§ **DATA PROVIDED**
Segment Open
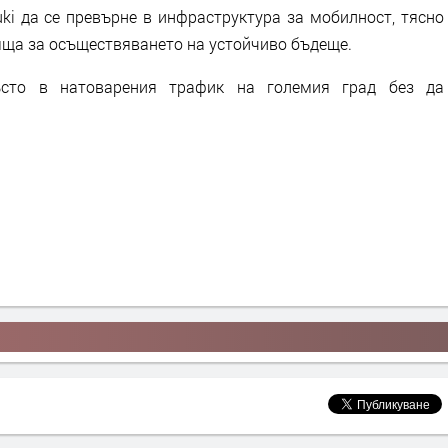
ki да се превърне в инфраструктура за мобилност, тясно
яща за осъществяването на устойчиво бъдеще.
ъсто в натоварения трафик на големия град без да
Segment Closed
The expected output is the whole listing, word for word, minus its pictures.

ki да се превърне в инфраструктура за мобилност, тясно
яща за осъществяването на устойчиво бъдеще.
ъсто в натоварения трафик на големия град без да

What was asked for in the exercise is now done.